Cartographic Poetry
Cartographic Poetry: Examining Historic Blackfoot and Gros Ventre Maps
Written by Ted Binnema, François Lanoë and Heinz W. Pyszczyk
University of Alberta Press
232 pages, $39.99
Cartographic Poetry asks readers to rethink how we understand mapping and cartography. Written by historian Ted Binnema, anthropologist François Lanoë and archaeologist Heinz W. Pyszczyk, the book approaches early 19th-century Indigenous maps not as flawed precursors to European cartography but as valuable works shaped by their own cultural contexts, purposes and knowledge systems, distinct from western conventions.
The authors examine five maps created by the Blackfoot and Gros Ventre nations of the North American prairies and foothills.
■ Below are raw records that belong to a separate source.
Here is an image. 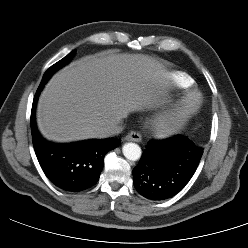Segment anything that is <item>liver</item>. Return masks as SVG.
I'll use <instances>...</instances> for the list:
<instances>
[{
  "label": "liver",
  "mask_w": 248,
  "mask_h": 248,
  "mask_svg": "<svg viewBox=\"0 0 248 248\" xmlns=\"http://www.w3.org/2000/svg\"><path fill=\"white\" fill-rule=\"evenodd\" d=\"M167 84L162 65L149 56L83 57L46 85L37 108L38 128L56 142L104 138L110 125L156 104Z\"/></svg>",
  "instance_id": "1"
}]
</instances>
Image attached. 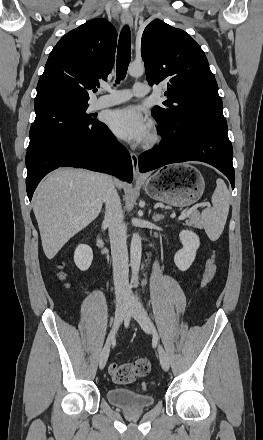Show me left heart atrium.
Returning <instances> with one entry per match:
<instances>
[{"instance_id":"39dd6f15","label":"left heart atrium","mask_w":263,"mask_h":440,"mask_svg":"<svg viewBox=\"0 0 263 440\" xmlns=\"http://www.w3.org/2000/svg\"><path fill=\"white\" fill-rule=\"evenodd\" d=\"M108 123L117 136L130 142L143 141L151 128L149 119L137 106H127L112 111Z\"/></svg>"}]
</instances>
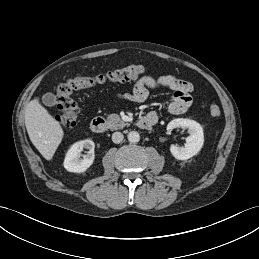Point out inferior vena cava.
<instances>
[{
    "instance_id": "1",
    "label": "inferior vena cava",
    "mask_w": 259,
    "mask_h": 259,
    "mask_svg": "<svg viewBox=\"0 0 259 259\" xmlns=\"http://www.w3.org/2000/svg\"><path fill=\"white\" fill-rule=\"evenodd\" d=\"M124 136L121 132H114L112 134V141L116 144L120 143L123 140Z\"/></svg>"
}]
</instances>
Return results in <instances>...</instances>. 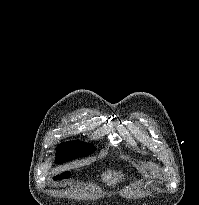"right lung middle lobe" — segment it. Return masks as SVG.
<instances>
[{
  "instance_id": "1",
  "label": "right lung middle lobe",
  "mask_w": 199,
  "mask_h": 205,
  "mask_svg": "<svg viewBox=\"0 0 199 205\" xmlns=\"http://www.w3.org/2000/svg\"><path fill=\"white\" fill-rule=\"evenodd\" d=\"M95 151L92 144L82 141H67L58 145L55 154V163L61 164L76 158L91 155Z\"/></svg>"
}]
</instances>
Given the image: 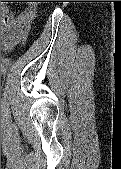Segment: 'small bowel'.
Listing matches in <instances>:
<instances>
[{"label": "small bowel", "instance_id": "small-bowel-1", "mask_svg": "<svg viewBox=\"0 0 121 169\" xmlns=\"http://www.w3.org/2000/svg\"><path fill=\"white\" fill-rule=\"evenodd\" d=\"M36 17L34 8L20 14L8 10L4 12L2 45L5 52H11L26 41Z\"/></svg>", "mask_w": 121, "mask_h": 169}]
</instances>
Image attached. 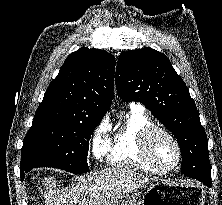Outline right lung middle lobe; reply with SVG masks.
<instances>
[{"mask_svg":"<svg viewBox=\"0 0 222 205\" xmlns=\"http://www.w3.org/2000/svg\"><path fill=\"white\" fill-rule=\"evenodd\" d=\"M101 119L34 117L24 138L20 168L54 167L74 174L87 172L89 140Z\"/></svg>","mask_w":222,"mask_h":205,"instance_id":"obj_1","label":"right lung middle lobe"}]
</instances>
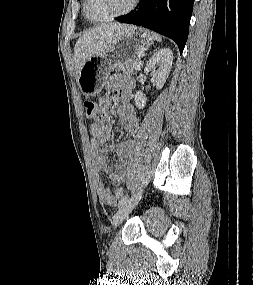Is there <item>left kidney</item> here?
<instances>
[{
	"label": "left kidney",
	"mask_w": 253,
	"mask_h": 285,
	"mask_svg": "<svg viewBox=\"0 0 253 285\" xmlns=\"http://www.w3.org/2000/svg\"><path fill=\"white\" fill-rule=\"evenodd\" d=\"M173 53L169 48H162L154 53V55L149 59L144 72L151 74L155 79V85L157 89H161L166 79L168 78L169 72L172 67ZM156 66L159 67L156 70ZM147 98L142 91H137L134 97L135 106L138 109H143L146 105Z\"/></svg>",
	"instance_id": "1"
}]
</instances>
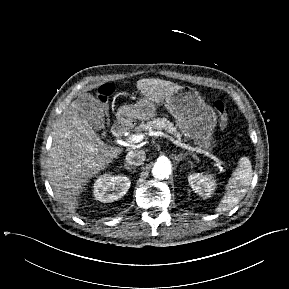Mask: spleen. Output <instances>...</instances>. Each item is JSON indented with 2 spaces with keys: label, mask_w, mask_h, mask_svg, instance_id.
I'll list each match as a JSON object with an SVG mask.
<instances>
[{
  "label": "spleen",
  "mask_w": 289,
  "mask_h": 289,
  "mask_svg": "<svg viewBox=\"0 0 289 289\" xmlns=\"http://www.w3.org/2000/svg\"><path fill=\"white\" fill-rule=\"evenodd\" d=\"M252 166L247 157L239 160L236 171L229 178L226 193L216 208V212L222 213L234 208L246 195L252 181Z\"/></svg>",
  "instance_id": "obj_1"
}]
</instances>
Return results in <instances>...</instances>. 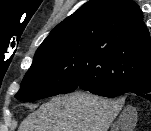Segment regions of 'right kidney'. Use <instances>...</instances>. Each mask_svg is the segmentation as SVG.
I'll return each mask as SVG.
<instances>
[{
	"instance_id": "1",
	"label": "right kidney",
	"mask_w": 151,
	"mask_h": 131,
	"mask_svg": "<svg viewBox=\"0 0 151 131\" xmlns=\"http://www.w3.org/2000/svg\"><path fill=\"white\" fill-rule=\"evenodd\" d=\"M125 119L128 120L129 122H131V121L133 120V117L130 116V115H126V116H125ZM118 126H122V122H121V121H119V122L113 127V130H114V131L117 130V127H118ZM122 130H123V131H132V130H133V126L124 127Z\"/></svg>"
}]
</instances>
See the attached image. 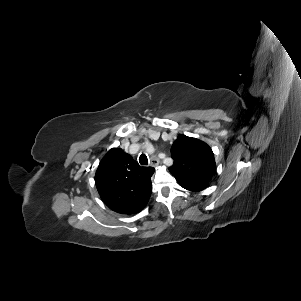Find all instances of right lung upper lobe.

These maps — originally collected and transcribed by Hudson’s Bay Company surveyor Peter Fidler, and preserved in the HBC archives — are among the few surviving written documents produced by those communities for HBC. Through archaeological, linguistic and historical analysis, Cartographic Poetry demonstrates how each map reflects a specific moment, intention and relationship, showing that cartography was a long-standing tradition in these territories.
The authors frame their interpretations by likening the maps to poetry. The maps are typically described as sparse or minimalist, but we learn that they’re, in fact, highly intentional and distill the northern plains landscape into essential lines, icons and patterns that function as mnemonic devices, intended to be explained orally. Attempts by western scholars to “correct” or reorient the maps, the authors argue, are unsatisfying because their makers didn’t share such conventions. Although Fidler took Indigenous cartography seriously, he still filtered it through European systems of cataloguing and preservation, creating an invaluable archive that also reveals a layer of colonial mediation. Well researched and thoughtfully produced, Cartographic Poetry is a valuable resource for anyone interested in Indigenous history, environmental history and the politics of knowledge-making. It ultimately invites readers to challenge European frameworks and reconsider how cartography itself can be understood.